- Born: England
- Known for: Research on Quantum Optical Effects in Nanostructures, Heineken Uncertainty Principle, "Digistain" imaging for Cancer Diagnosis.
- Children: 2
- Awards: FInstP Institute of Physics (2005), Excellence in Teaching Award, Imperial College London (1997), Royal Society Innovation Award (2016), Cancer Research UK Pioneer Award (2019) President's Award for Outstanding Research Team (2017), FRSC Royal Society of Chemistry (2017) Innovate UK SMART Award (2022), Institute of Physics Business Startup Award 2022.

= Chris Phillips (professor) =

British scientist

Chris Phillips is the former Dean of the Faculty of Natural Sciences and head of the Optoelectronics section at Imperial College London.

==Career==
Phillips travelled in the developing world and worked for the BBC before taking up a faculty position in the Physics department of Imperial College London in 1985, at the age of 27. He was a visiting researcher at the Quantum Institute, University of California, Santa Barbara in 1997–98. He was elected a Fellow of the Institute of Physics in 2006, and served as Dean of the Faculty of Natural Sciences at Imperial College London from 2008 to 2011.

His research centres on the optical properties of semiconductor nanostructures. He is known for his work on electromagnetically induced transparency (EIT), a quantum optical effect whereby a crystal can be made to effectively disappear when it is illuminated by a sufficiently powerful invisible laser.
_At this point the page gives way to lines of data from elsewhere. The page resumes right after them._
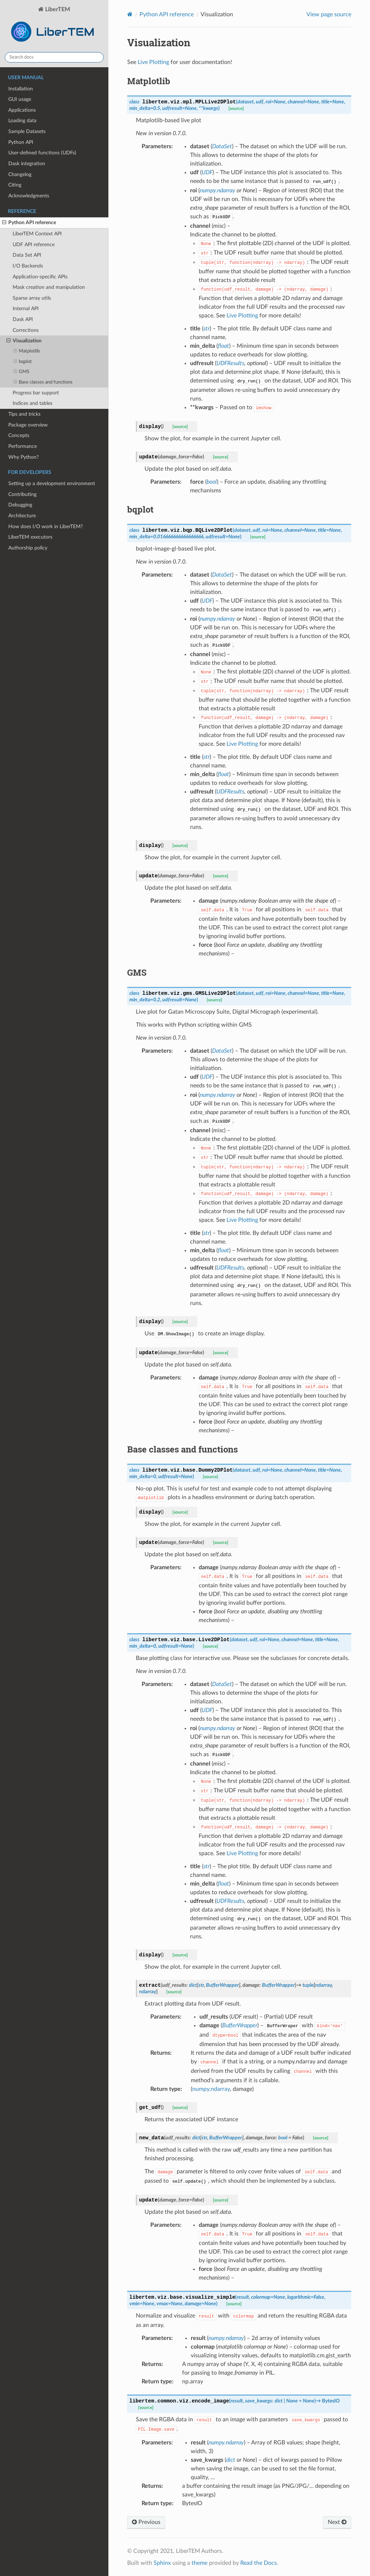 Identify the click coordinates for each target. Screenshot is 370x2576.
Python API (20, 142)
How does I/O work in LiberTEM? (45, 526)
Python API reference (29, 222)
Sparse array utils (32, 298)
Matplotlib (26, 351)
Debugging (20, 505)
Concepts (18, 435)
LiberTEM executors (30, 537)
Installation (20, 88)
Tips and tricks (24, 414)
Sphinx (162, 2563)
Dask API (23, 319)
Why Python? (23, 457)
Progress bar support (36, 392)
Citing (14, 185)
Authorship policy (27, 548)
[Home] (130, 14)
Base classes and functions (43, 382)
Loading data (22, 120)
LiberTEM (54, 26)
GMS (21, 372)
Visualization (24, 341)
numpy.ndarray (211, 2089)
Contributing (22, 494)
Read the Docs (258, 2563)
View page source (328, 14)
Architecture (22, 515)
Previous (146, 2522)
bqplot (22, 362)
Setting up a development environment (51, 483)
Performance (22, 446)
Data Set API (27, 255)
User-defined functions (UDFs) (42, 152)
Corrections (26, 330)
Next (337, 2522)
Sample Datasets (27, 131)
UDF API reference (34, 244)
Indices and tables (32, 403)
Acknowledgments (28, 195)
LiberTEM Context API (37, 233)
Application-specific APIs (40, 276)
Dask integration (26, 163)
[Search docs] (54, 57)
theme (199, 2563)
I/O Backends (28, 266)
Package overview (28, 425)
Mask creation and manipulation (49, 287)
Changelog (19, 174)
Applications (22, 110)
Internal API (26, 308)
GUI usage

Most recently he is applying the techniques and devices developed over his research career to make ultra-efficient solar cells, and "Quantum Metamaterials." The latter can be used to make new types of optical components, e.g. "superlenses" that beat the normal limits to image sharpness imposed by the laws of diffraction.

In a departure from physics to medicine he is developing, and now clinically trialling, a new "Digistain" imaging technology. This enables the imaging of human tissue in a new way that reveals the chemical changes that accompany the onset of cancer. It promises to be a better way to detect and monitor the disease.

==Personal life==
Phillips grew up in Cullercoats, a coastal town of population 10,000, in the North East of England, but his family moved south for work at an early age. He lives in West London and he has two grown-up children from a previous partner.

He enjoys adventure, music and travel. He lists his interests as Family, Cycling, distance rowing, hill-walking, catamaran racing, skiing and snowboarding.